Il caricamento della composizione vetrificabile.

Come già avveniva alla fine del XIX, ancora oggi il caricamento della composizione avviene in modo continuo.

La composizione vetrificabile entra direttamente nella prima vasca tramite la cosiddetta dog house, un’apertura che collega l’esterno del forno con l’interno; mano a mano che inizia a fondersi, si sposta autonomamente nella seconda vasca, quella di affinaggio, dove rimane per un certo periodo, prima di uscire nelle linee di lavorazione ed essere lavorata per diventare articoli in vetro.

Quando la composizione diventa vetro fuso.

Ma come avviene la fusione della miscela e dei rottami?

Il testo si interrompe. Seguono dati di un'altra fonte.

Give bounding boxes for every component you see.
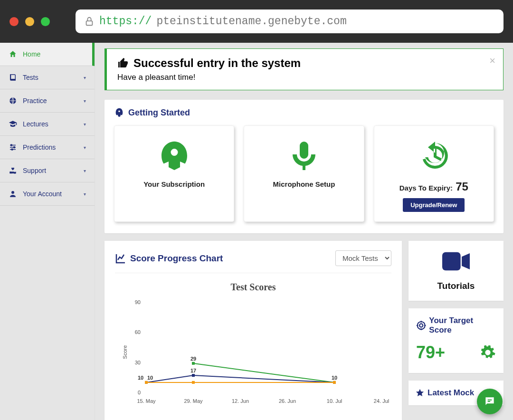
window-minimize-icon[interactable]: [25, 17, 34, 26]
svg-text:Score: Score: [122, 345, 128, 359]
home-icon: [9, 50, 17, 58]
svg-rect-20: [192, 374, 195, 377]
book-icon: [9, 73, 17, 82]
svg-text:15. May: 15. May: [137, 398, 156, 404]
target-icon: [416, 320, 426, 331]
chart-plot: 0306090Score15. May29. May12. Jun26. Jun…: [115, 297, 391, 407]
hand-heart-icon: [9, 166, 17, 175]
chevron-down-icon: ▾: [84, 75, 86, 80]
svg-point-5: [11, 191, 14, 194]
svg-text:10. Jul: 10. Jul: [327, 398, 342, 404]
url-protocol: https://: [99, 15, 152, 28]
tutorials-card[interactable]: Tutorials: [408, 241, 504, 301]
sidebar-item-tests[interactable]: Tests ▾: [0, 66, 95, 89]
sidebar-item-label: Support: [23, 167, 46, 174]
window-close-icon[interactable]: [10, 17, 19, 26]
window-controls: [10, 17, 50, 26]
sidebar-item-lectures[interactable]: Lectures ▾: [0, 113, 95, 136]
sidebar-item-label: Lectures: [23, 120, 48, 128]
sidebar-item-predictions[interactable]: Predictions ▾: [0, 136, 95, 159]
user-icon: [9, 190, 17, 198]
getting-started-panel: Getting Started Your Subscription Microp…: [104, 100, 504, 233]
svg-text:90: 90: [135, 299, 141, 305]
getting-started-heading: Getting Started: [128, 108, 190, 118]
svg-point-2: [11, 144, 12, 146]
subscription-label: Your Subscription: [119, 180, 229, 188]
chevron-down-icon: ▾: [84, 168, 86, 173]
sidebar-item-label: Your Account: [23, 190, 62, 198]
thumbs-up-icon: [117, 57, 129, 69]
rocket-icon: [114, 107, 124, 118]
main-content: × Successful entry in the system Have a …: [95, 43, 513, 420]
sidebar-item-account[interactable]: Your Account ▾: [0, 182, 95, 206]
chevron-down-icon: ▾: [84, 98, 86, 104]
sidebar-item-practice[interactable]: Practice ▾: [0, 89, 95, 113]
sidebar-item-home[interactable]: Home: [0, 43, 95, 66]
subscription-card[interactable]: Your Subscription: [114, 125, 234, 222]
expiry-card: Days To Expiry: 75 Upgrade/Renew: [374, 125, 494, 222]
browser-chrome: https://pteinstitutename.genebyte.com: [0, 0, 513, 43]
url-host: pteinstitutename.genebyte.com: [156, 15, 346, 28]
chart-heading: Score Progress Chart: [130, 253, 223, 264]
svg-text:60: 60: [135, 329, 141, 335]
sidebar-item-label: Tests: [23, 74, 38, 81]
target-heading: Your Target Score: [429, 316, 496, 335]
tutorials-label: Tutorials: [416, 281, 496, 291]
sidebar-item-label: Predictions: [23, 143, 56, 151]
svg-text:30: 30: [135, 360, 141, 365]
svg-text:10: 10: [147, 375, 153, 381]
svg-text:26. Jun: 26. Jun: [279, 398, 296, 404]
expiry-value: 75: [456, 180, 468, 193]
svg-text:29: 29: [190, 356, 196, 362]
svg-point-31: [418, 322, 425, 329]
globe-icon: [9, 96, 17, 105]
chat-fab[interactable]: [477, 389, 503, 414]
sidebar: Home Tests ▾ Practice ▾ Lectures ▾ Predi…: [0, 43, 95, 420]
chevron-down-icon: ▾: [84, 145, 86, 150]
svg-text:24. Jul: 24. Jul: [374, 398, 389, 404]
chevron-down-icon: ▾: [84, 191, 86, 197]
chart-type-select[interactable]: Mock Tests: [335, 250, 391, 266]
graduation-cap-icon: [9, 120, 17, 128]
window-maximize-icon[interactable]: [41, 17, 50, 26]
score-chart-panel: Score Progress Chart Mock Tests Test Sco…: [104, 241, 402, 420]
chevron-down-icon: ▾: [84, 122, 86, 127]
target-score-value: 79+: [416, 343, 445, 363]
lock-icon: [84, 16, 95, 27]
star-icon: [415, 388, 425, 398]
svg-text:17: 17: [190, 368, 196, 373]
svg-text:10: 10: [138, 375, 143, 381]
svg-text:12. Jun: 12. Jun: [232, 398, 249, 404]
svg-rect-17: [192, 362, 195, 365]
svg-text:29. May: 29. May: [184, 398, 203, 404]
svg-point-32: [419, 324, 423, 327]
rocket-large-icon: [119, 134, 229, 177]
microphone-label: Microphone Setup: [249, 180, 359, 188]
latest-mock-label: Latest Mock: [428, 388, 474, 398]
history-icon: [379, 134, 489, 177]
expiry-label: Days To Expiry: 75: [379, 180, 489, 193]
line-chart-icon: [115, 253, 126, 264]
sidebar-item-label: Practice: [23, 97, 47, 105]
sidebar-item-support[interactable]: Support ▾: [0, 159, 95, 182]
close-alert-button[interactable]: ×: [489, 55, 495, 67]
svg-point-4: [11, 149, 13, 150]
expiry-text: Days To Expiry:: [399, 184, 453, 192]
sliders-icon: [9, 143, 17, 152]
gear-icon[interactable]: [480, 344, 496, 361]
svg-rect-30: [442, 252, 461, 271]
upgrade-renew-button[interactable]: Upgrade/Renew: [403, 198, 465, 212]
alert-subtitle: Have a pleasant time!: [117, 73, 493, 82]
url-bar[interactable]: https://pteinstitutename.genebyte.com: [76, 10, 504, 33]
svg-rect-22: [145, 381, 148, 384]
svg-rect-0: [86, 21, 93, 25]
target-score-card: Your Target Score 79+: [408, 308, 504, 373]
svg-rect-24: [333, 381, 336, 384]
svg-point-3: [14, 147, 15, 148]
chat-icon: [484, 395, 496, 408]
svg-rect-23: [192, 381, 195, 384]
microphone-icon: [249, 134, 359, 177]
microphone-card[interactable]: Microphone Setup: [244, 125, 364, 222]
svg-text:10: 10: [332, 375, 337, 381]
sidebar-item-label: Home: [23, 50, 40, 58]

Grazie a dei bruciatori, che immettono nella camera di combustione (cioè tutta l’area del forno che si trova sopra la miscela) una fiamma, che si sviluppa dall’incontro tra aria e metano.

L’aria viene aspirata dall’esterno (quindi a temperatura ambiente, 20 gradi circa) da un ventilatore e passa attraverso una camera di rigenerazione per poter essere riscaldata e sviluppare così la fiamma quando viene a contatto con il metano.

L’aumento della temperatura avviene grazie ai mattoni refrattari che rivestono la camera di rigenerazione, che sono a loro volta riscaldati.

L’aria - ora calda - passa attraverso un condotto (torrino) e raggiunge i bruciatori, sviluppando la fiamma a contatto con il metano. Ecco, così, che la composizione vetrificabile (miscela + rottami) inizia a fondersi.

Non tutti i bruciatori immettono aria e metano: nel forno, infatti, alcuni fungono da canali di fuoriuscita dei fumi che si formano con la combustione. Ogni 1350 secondi (22 minuti e mezzo) c’è l’inversione: il forno si spegne per circa 20 secondi e alla ripartenza, da dove prima entrava la combustione ora usciranno i fumi, che saranno poi condotti all’esterno da una ciminiera.

Controllo del processo.

La temperatura massima che si può raggiungere all’interno del forno è di circa 1500 °C ed è tenuta sotto controllo da diverse termocoppie di platino dislocate nel forno e da forni spia.

A supervisionare l’intero processo di fusione c’è anche un team specializzato, che tramite le telecamere presenti nel forno, sorveglia l’interno del forno da una camera di controllo.